アオシマ新版イラストリアスの2回目は艦橋~煙突にかけてのアイランド回り。
地味に細かな修正点が多いが、基本形状に大きな問題はないので気にならない人は適宜スルーされたし。
前回、飛行甲板と船体の長さが合わなかったように、どうもこのキット、最近のキットにしては合いがイマイチ。艦橋基部と2番ポンポン砲座側壁の合わせ目にも結構な隙間があるが、勿論実物にこんな隙間は無いので埋める。
飛行甲板側にモールドされている側壁前半部は厚さが目立つので、そこの処理も併せて行わねばならぬのがちと難儀。いや、義務ではないのだが、この手の厚みは一か所でも残るとスケール感が一気に削がれるので、個人的にはお手軽ディテールアップでも外せない。
その前にある1番ポンポン砲座にも薄い側壁がある筈なのだが、どう云う訳か低いリブ状モールドなので、キットのモールドをゲージに、その外側に0.25×2mmプラ板で側壁を追加。
本当は、キットのリブ状モールドは削り取らねばならないが、目立たないのでそのまま残した方が強度的に安定する。
艦橋は基本形状そのものは良く似ていると思うが、前述の基部の他にも左右分割のために正面窓が無かったり、ツライチになる筈の上段と中段の前半部に隙間が空いたり、全般に精度面に難がある感じ。正面窓の内、下段は他の窓よりやや天辺が低く、ほぼ正方形なので再現の際は注意のこと。
解像度が荒いので詳細が判り辛いのだが、イラストリアスは知名度の割に艦橋周りの鮮明な写真が少ないのだ。
前述の基部の合わせ目はこんな感じで目立つ隙間が空く。アウトラインは弄っておらず基本的には重箱の隅なのだが、中央の窓が無いのは目立つので修正しておきたい。
説明書に特に記載はないが部品E3はポンポン砲の射撃指揮装置で、1基ずつ対応して同じ向きを向くので注意。艦橋の3つは、対応のポンポン砲が説明書では右舷に指向しているので、本来ならE3も右に向かねばならない。
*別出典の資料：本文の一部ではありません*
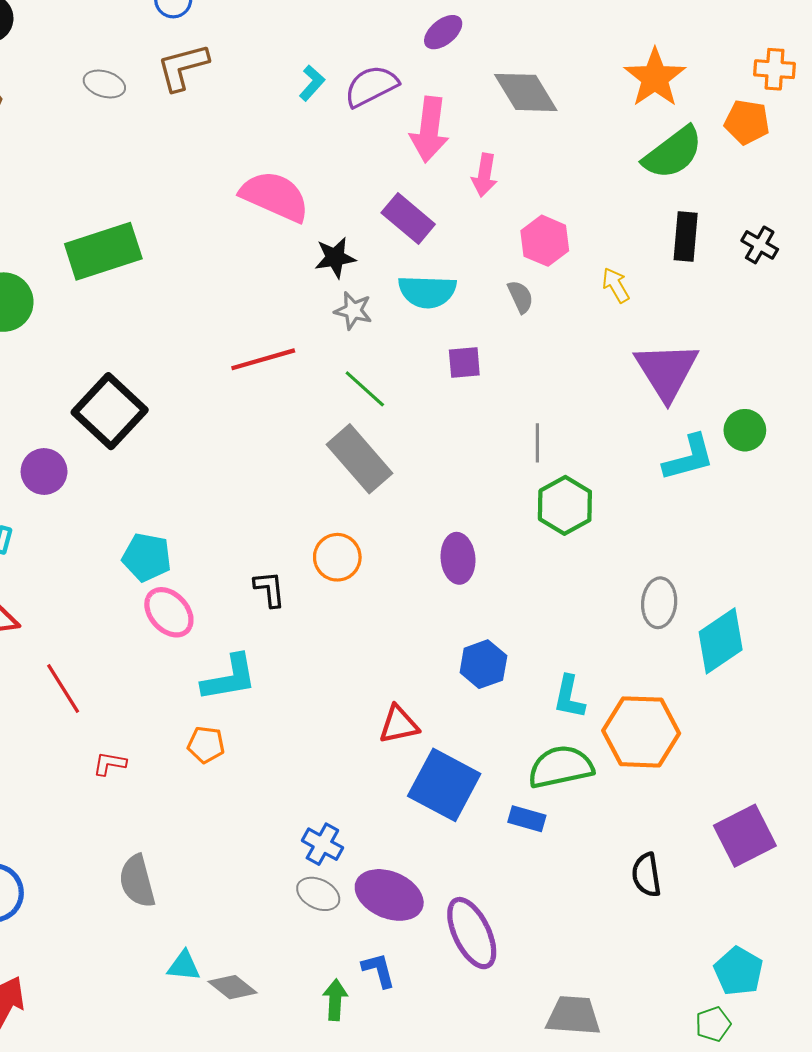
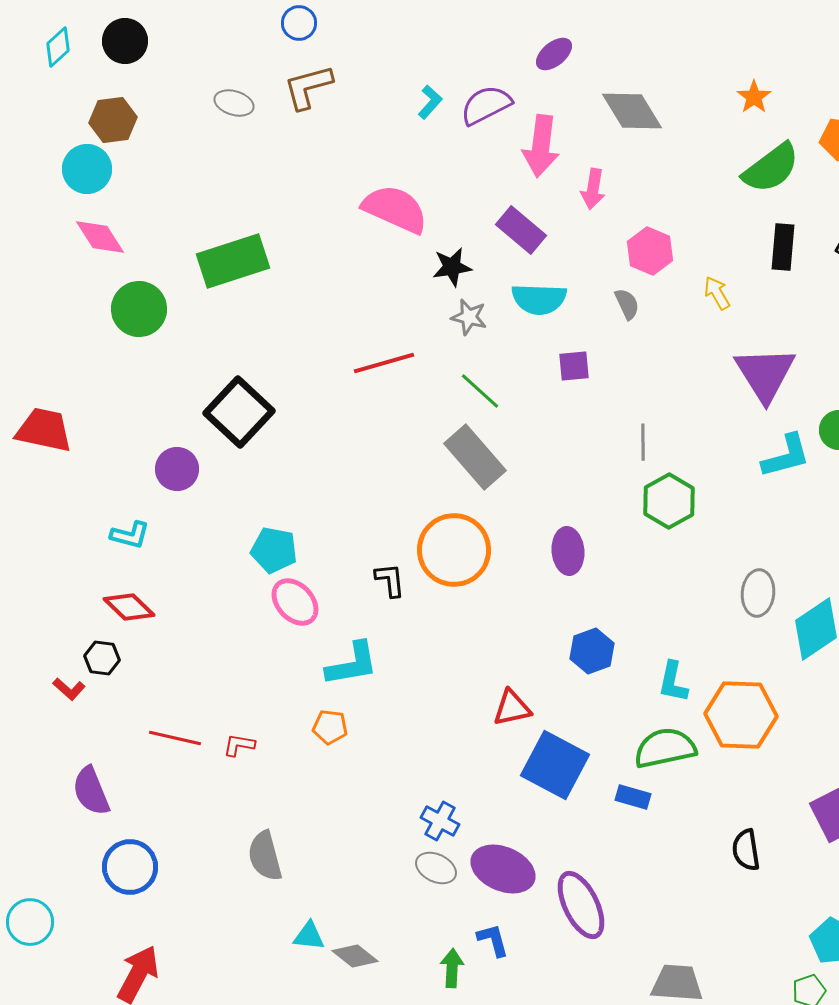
orange star: (655, 78) -> (754, 97), size x0.6
orange circle: (337, 557) -> (454, 550), size x1.6
red line: (63, 689) -> (175, 738), moved, turned -45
(偉そうに書いているが、私もfake johnbull氏に指摘されて初めて知った)
連動と云えば、これもfake johnbull氏の受け売り豆知識。前後マストの頂部にある79型レーダーは回転式で写真によって向きはまちまちだが、一方は送信でもう一方が受信のワンセットで一緒に回るので、必ず前後とも同じ向きになる。
後檣の高さ違いは意外とシルエットに影響するのだが、高さが明確に判る写真が少ない。
そのマストだが、後檣の解釈に混乱が見られ、形状は竣工時なのだが、高さが大戦中期以降のものになっている。艦橋各甲板の高さから割り出した推定値では、マスト頂部までが19.5mm、下段頂部までが13mmくらいと思われる。
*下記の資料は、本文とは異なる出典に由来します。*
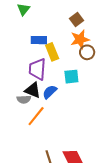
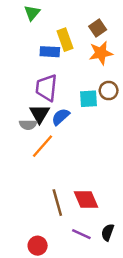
yellow rectangle: (52, 52) -> (65, 40), moved
brown circle: (87, 52) -> (109, 91), moved
black triangle: (33, 90) -> (40, 114), turned 36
また、上段はプラ成形の限界で前後とも太めで、純正エッチングパーツ (以下、純正EP) にある、前述の79型レーダーを取りつけると太さが不均一でちぐはぐな印象になってしまう。(しかも何故かレーダーの一部だけがプラで成形されている) 純正EPのレーダーの太さに合わせて0.2mm真鍮線と伸ばしランナーでトップ檣を新造した。前檣の中段の菱形アンテナは純正EPにも用意されているが、写真と較べるとかなり小さいので伸ばしランナーで自作した。
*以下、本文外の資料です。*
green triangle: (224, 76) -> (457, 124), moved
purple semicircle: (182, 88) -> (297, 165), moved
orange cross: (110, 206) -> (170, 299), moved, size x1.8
菱形アンテナの形状が判る数少ない写真。掲載元のキャプションでは1944年とされているが、艦橋形状や迷彩の状況から1941年以前のように思える。
煙突はいつも通り、シルエットを損ねる雨除格子をカットするとともに、内部から小煙突が生えているので0.8mmプラ棒で再現。写真やアナトミーのヴィクトリアス図面から推定するに、煙突中央から小煙突1本分くらい右舷にオフセットされ、前後位置は右舷の梯子から同じく小煙突1本分くらい後ろにあるようだ。
あまりダメ出しばかりに終始するのは読んでて楽しくないので極力避けるようにしている (そうか?) のだが、前回の飛行甲板といい、今回といい、事ある毎に合いが悪いと書いてる気がする。近年のアオシマの艦船キットは幾つか組んでいるが、テストショット含めてパーツ精度の低さが気になった事は無かったので、意外である。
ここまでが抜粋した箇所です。